Wednesday, May 2, 2012

Journaling


Conversation around TOAG dinner last night – everyone loves the journal-as-a-blog posts- (no one really does.  It’s trying to tell an inside-joke but no one else is “inside” and it’s not funny.  It’s like depressingly not funny).  But I figured I’d try anyways since I’m a natural contrarian.  And I want to bust out my inspiration from Joyce and Ulysses.  The first twenty minutes of my morning:

Dear Journal,
I woke up at 7:30 and I thought, I need to stop drooling on my pillows.  I need to get up and remove my face from this puddle of spit.  I like sleeping.  Will I sleep in heaven?  It’s 7:45 already?!?! Shoot I need to get up.  My throat is sore.  I need to stop smoking my pipe so much.  I didn’t even smoke last night though, so it’s fine.  I probably need to smoke my pipe more so my body can acclimate itself.  I’m so smart.  Alright time to get up.  Where are my pants?
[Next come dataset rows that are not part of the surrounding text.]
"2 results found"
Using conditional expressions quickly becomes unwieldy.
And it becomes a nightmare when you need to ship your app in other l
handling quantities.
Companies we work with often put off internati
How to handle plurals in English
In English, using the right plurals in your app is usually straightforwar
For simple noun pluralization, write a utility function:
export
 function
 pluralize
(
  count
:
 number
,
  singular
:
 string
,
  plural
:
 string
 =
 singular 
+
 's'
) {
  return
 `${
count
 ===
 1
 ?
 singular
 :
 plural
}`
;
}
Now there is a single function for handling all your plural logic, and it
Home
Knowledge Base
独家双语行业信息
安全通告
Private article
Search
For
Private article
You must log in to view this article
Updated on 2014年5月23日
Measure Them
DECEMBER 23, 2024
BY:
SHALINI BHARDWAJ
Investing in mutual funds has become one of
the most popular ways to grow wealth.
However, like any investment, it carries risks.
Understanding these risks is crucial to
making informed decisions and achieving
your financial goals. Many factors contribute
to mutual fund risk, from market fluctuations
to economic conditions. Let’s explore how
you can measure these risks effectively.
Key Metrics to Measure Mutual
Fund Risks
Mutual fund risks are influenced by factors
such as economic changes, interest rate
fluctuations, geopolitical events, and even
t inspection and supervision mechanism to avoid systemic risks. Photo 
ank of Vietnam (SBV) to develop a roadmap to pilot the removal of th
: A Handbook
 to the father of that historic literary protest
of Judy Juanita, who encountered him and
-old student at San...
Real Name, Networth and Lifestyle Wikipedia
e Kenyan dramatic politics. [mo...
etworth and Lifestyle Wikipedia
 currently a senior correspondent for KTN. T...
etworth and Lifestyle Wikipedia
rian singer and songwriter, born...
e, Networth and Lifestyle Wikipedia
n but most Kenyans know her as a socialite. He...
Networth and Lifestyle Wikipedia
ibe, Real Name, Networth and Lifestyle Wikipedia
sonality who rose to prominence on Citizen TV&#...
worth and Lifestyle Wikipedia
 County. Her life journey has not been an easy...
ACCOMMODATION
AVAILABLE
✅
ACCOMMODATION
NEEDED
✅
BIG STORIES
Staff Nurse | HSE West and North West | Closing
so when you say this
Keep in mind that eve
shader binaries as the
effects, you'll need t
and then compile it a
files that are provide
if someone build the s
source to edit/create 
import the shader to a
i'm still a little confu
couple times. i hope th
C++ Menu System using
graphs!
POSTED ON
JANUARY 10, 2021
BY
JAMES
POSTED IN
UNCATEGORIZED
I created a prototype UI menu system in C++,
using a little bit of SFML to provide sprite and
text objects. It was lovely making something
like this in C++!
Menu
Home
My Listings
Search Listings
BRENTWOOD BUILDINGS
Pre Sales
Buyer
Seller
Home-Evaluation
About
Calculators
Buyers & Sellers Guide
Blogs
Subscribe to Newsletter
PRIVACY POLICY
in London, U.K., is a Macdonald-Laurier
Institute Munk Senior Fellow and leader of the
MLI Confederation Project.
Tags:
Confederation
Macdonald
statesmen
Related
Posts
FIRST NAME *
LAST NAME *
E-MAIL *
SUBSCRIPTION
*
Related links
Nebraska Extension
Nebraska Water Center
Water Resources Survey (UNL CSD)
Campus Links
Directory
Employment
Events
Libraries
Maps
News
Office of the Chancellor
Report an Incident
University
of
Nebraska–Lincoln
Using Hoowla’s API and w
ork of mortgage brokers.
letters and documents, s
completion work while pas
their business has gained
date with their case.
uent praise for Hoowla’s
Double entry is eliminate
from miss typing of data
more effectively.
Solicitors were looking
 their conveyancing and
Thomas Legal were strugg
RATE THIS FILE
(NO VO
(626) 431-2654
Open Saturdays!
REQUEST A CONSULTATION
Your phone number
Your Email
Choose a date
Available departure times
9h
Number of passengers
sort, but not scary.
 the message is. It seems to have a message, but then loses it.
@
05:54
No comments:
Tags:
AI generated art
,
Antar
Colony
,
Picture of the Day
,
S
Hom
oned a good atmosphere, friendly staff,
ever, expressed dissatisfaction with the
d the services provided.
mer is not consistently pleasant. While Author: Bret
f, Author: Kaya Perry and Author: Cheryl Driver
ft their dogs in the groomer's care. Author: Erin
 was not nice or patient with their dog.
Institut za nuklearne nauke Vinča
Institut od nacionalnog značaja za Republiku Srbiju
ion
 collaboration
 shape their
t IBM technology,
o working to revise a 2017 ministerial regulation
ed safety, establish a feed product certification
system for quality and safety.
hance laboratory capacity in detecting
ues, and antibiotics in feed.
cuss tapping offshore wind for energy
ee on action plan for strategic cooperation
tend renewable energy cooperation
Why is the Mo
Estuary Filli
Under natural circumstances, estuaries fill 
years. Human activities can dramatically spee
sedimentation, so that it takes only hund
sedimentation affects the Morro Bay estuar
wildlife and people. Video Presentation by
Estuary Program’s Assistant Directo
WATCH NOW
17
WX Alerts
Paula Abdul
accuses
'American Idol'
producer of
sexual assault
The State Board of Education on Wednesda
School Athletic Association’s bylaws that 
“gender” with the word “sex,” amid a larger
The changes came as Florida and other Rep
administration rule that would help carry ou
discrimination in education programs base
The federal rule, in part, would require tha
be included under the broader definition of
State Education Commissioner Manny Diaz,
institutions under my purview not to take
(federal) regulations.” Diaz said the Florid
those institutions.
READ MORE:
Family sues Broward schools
If I don’t ask that question at least three times a day, I’m doing something terribly wrong.  One leg at a time.  Don’t zip up your pants yet, you still have to pee.  Be efficient.  God, thank you for toilets.  Ugh.  When’s the last time I showered?  Oh, yesterday.  Good.  Plus I already have my pants on.  And I’m going to be late.  No time.  When’s the last time I brushed my teeth?  Yesterday.  Good.  I already have pants on and there’s no time!  Brush teeth later.  I need to get new shoes.  I need to put socks on.  No time for socks!  Feet will get hot, sweaty and smelly.  Pick up your cross daily.  Amen.  What time is it?  Schedules are dumb.  Thank you God for this day.  Outside is nice.  Huh.  Rained last night.  Car window open.  Again.  Dang it.  My butt is wet.  Thank God I put pants on today.  I’m hungry.